• TASK INSTRUCTIONS
When a line contains the string "political", it counts once; give the total of such lines in the entries below and nothing else.

Transcribed page contents:
►

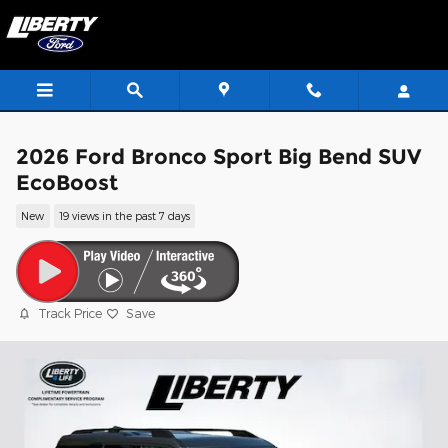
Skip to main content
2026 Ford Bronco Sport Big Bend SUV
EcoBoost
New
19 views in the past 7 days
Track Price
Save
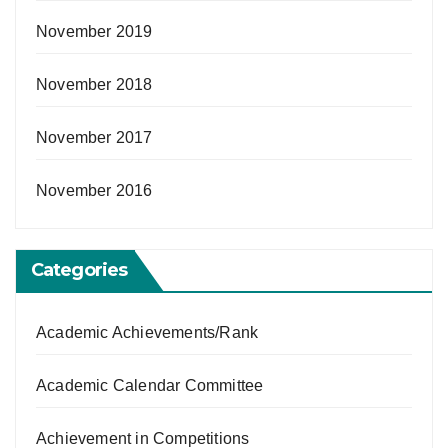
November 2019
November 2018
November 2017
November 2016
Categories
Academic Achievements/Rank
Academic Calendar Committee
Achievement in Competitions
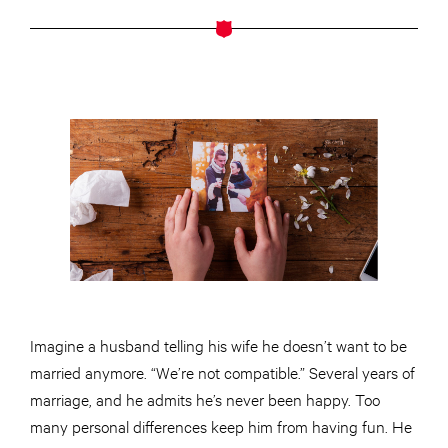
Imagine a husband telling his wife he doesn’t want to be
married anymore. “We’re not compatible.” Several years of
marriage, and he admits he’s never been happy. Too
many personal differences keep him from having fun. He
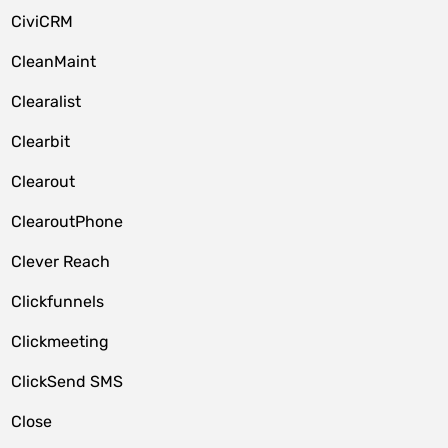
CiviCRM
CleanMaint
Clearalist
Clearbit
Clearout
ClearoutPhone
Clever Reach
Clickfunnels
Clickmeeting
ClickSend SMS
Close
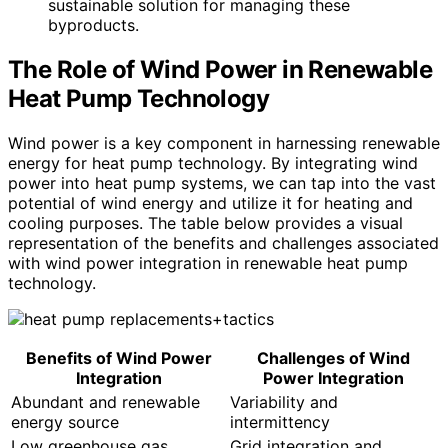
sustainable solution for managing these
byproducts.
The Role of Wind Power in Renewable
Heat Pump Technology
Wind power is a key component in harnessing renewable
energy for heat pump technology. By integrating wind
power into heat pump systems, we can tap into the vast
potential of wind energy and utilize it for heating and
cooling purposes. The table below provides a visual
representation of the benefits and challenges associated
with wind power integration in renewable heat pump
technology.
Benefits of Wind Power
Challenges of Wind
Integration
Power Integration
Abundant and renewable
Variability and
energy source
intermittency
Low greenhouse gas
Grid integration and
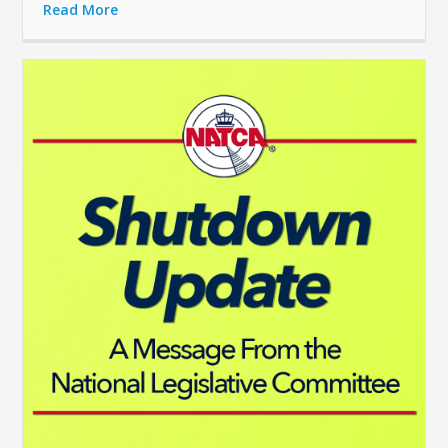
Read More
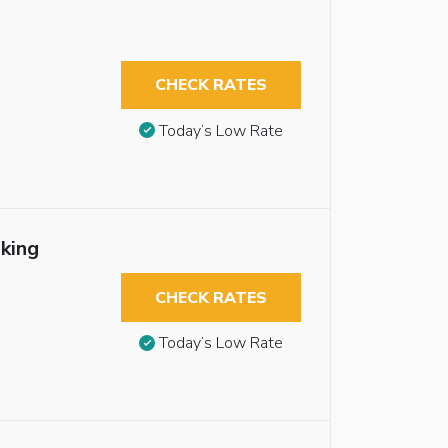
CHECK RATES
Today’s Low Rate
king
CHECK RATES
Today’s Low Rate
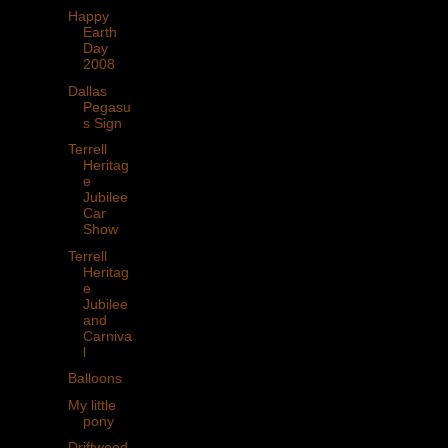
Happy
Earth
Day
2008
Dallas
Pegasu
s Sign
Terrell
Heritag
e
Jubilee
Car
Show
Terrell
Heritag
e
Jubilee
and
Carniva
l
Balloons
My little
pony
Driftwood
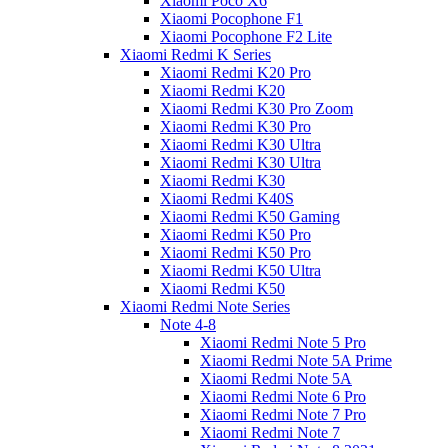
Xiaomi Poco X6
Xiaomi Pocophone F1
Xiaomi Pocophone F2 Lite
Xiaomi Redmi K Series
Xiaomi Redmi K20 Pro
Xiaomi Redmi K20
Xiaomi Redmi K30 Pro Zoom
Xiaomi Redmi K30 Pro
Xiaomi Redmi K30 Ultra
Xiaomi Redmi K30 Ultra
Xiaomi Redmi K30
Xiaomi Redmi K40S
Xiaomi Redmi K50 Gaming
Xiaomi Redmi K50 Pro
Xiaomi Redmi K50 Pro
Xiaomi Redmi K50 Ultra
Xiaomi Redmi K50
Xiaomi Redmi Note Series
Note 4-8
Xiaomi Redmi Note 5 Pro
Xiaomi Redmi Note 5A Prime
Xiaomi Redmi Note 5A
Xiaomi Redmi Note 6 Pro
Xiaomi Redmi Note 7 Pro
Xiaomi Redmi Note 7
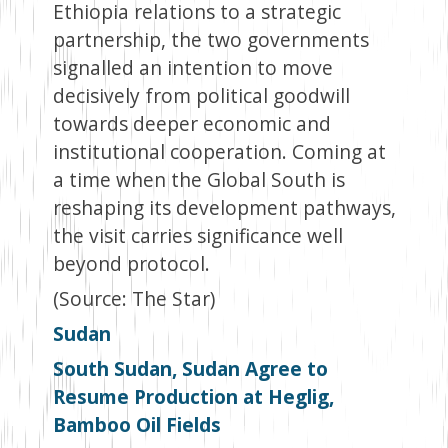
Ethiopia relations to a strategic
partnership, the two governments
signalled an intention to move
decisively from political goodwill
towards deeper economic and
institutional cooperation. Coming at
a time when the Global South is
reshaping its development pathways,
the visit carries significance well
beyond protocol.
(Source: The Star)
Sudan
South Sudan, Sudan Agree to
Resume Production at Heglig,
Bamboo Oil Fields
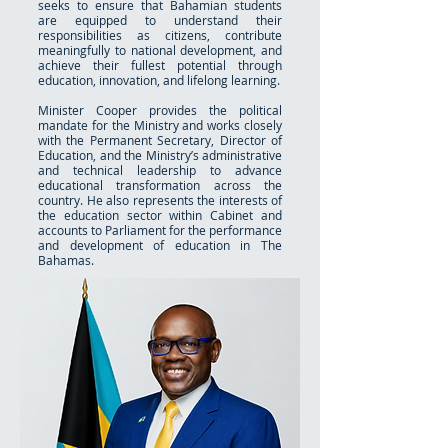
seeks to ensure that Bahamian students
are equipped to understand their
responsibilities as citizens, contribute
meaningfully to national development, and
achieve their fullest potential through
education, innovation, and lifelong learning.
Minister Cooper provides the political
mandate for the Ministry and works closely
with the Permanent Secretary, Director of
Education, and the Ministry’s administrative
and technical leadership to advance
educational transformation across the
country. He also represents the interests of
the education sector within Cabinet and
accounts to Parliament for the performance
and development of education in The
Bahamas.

◄

• EXERCISE OUTPUT
2